Prompt, flow, and QA templates

System message (base)

- Respond in Spanish (Spain), clearly and verifiably. - Prioritize collections: {Canonical-List}. - Cite document/URL where appropriate; don’t invent prices/dates. - Ask for minimal data (email/order). If sensitive, request consent. - If no reliable source is found in 2 turns, hand off to a human with context.

Flow “CheckOrder” (skeleton)

{ "flow":"CheckOrder", "input":{"orderId":"string"}, "steps":[ {"validate":{"orderId":{"pattern":"^[A-Z0-9]{6,}$","error":"Invalid ID"}}}, {"http":{"url":"https://api/orders/@{orderId}","method":"GET","timeout":"PT8S","retry":{"count":2,"policy":"exponential"}}}, {"switch":{"statusCode":{"200":[{"set":{"status":"@{body.status}","tracking":"@{body.tracking}"}}],"404":[{"return":{"error":"Not found"}}],"default":[{"return":{"error":"Unavailable"}}]}}}, {"return":{"text":"Status: @{status}. Tracking: @{tracking}"}} ] }

WhatsApp — reminder template (conceptual)

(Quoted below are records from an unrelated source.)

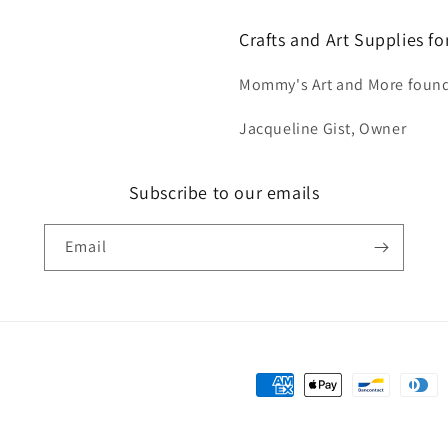
Crafts and Art Supplies f
Mommy's Art and More found
Jacqueline Gist, Owner
Subscribe to our emails
Email
Payment
methods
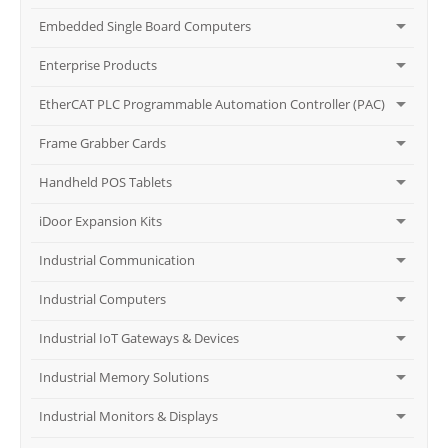
Embedded Single Board Computers
Enterprise Products
EtherCAT PLC Programmable Automation Controller (PAC)
Frame Grabber Cards
Handheld POS Tablets
iDoor Expansion Kits
Industrial Communication
Industrial Computers
Industrial IoT Gateways & Devices
Industrial Memory Solutions
Industrial Monitors & Displays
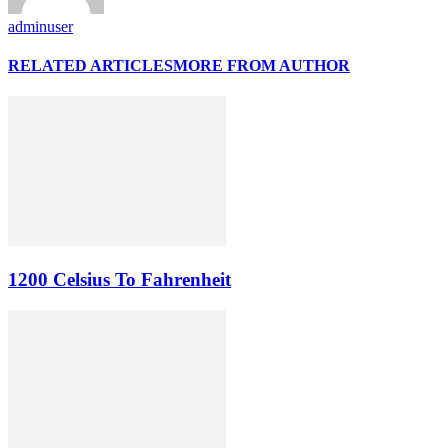
adminuser
RELATED ARTICLES
MORE FROM AUTHOR
1200 Celsius To Fahrenheit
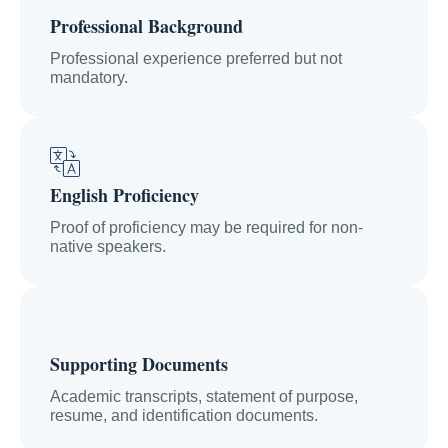
Professional Background
Professional experience preferred but not
mandatory.
English Proficiency
Proof of proficiency may be required for non-
native speakers.
Supporting Documents
Academic transcripts, statement of purpose,
resume, and identification documents.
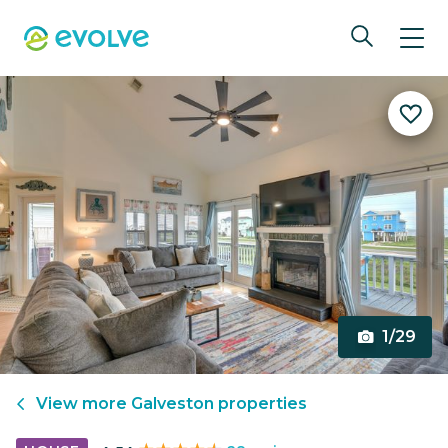
1/29
View more
Galveston
properties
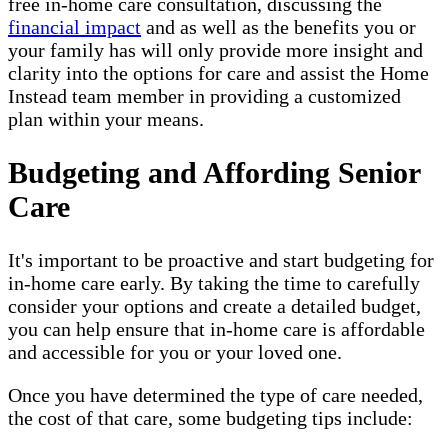
free in-home care consultation, discussing the
financial impact
and as well as the benefits you or
your family has will only provide more insight and
clarity into the options for care and assist the Home
Instead team member in providing a customized
plan within your means.
Budgeting and Affording Senior
Care
It's important to be proactive and start budgeting for
in-home care early. By taking the time to carefully
consider your options and create a detailed budget,
you can help ensure that in-home care is affordable
and accessible for you or your loved one.
Once you have determined the type of care needed,
the cost of that care, some budgeting tips include:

Category: Utility Content: Hello {{1}}, your appointment on {{2}} at {{3}} is confirmed. To reschedule, reply “CHANGE”. Variables: name, date, time

Templates must be approved by WhatsApp Business to be used outside the 24-hour window.

Test prompts (QA)

- “How do I return a damaged order?” (source: Returns v3.1) - “When will my order ABC123 arrive?” (action: CheckOrder) - “Shipping cost to the islands?” (source: Shipping-Policy v2.4) - “I need a pro forma invoice” (CTA to /billing)

Frequently asked questions

Official links

• Publish an agent to WhatsApp (Copilot Studio)
• WhatsApp in Azure Communication Services
• Connect a bot to Telegram (Azure Bot Service)
• Telegram Bot API (documentation)
• Telegram webhooks (HTTPS/TLS required)
• WhatsApp Business messaging policy
• Official WhatsApp template guidelines
• Per-conversation pricing (WhatsApp Business Platform)
• New: WhatsApp channel in Copilot Studio (release plan)

Conclusion and next steps

Taking a Copilot Studio agent to WhatsApp and Telegram combines three pillars: clean, canonical data, reliable actions with traceability, and disciplined operations with security and metrics. By following this guide, the client can design, connect, publish, and operate a chatbot on these channels with measurable results and policy compliance.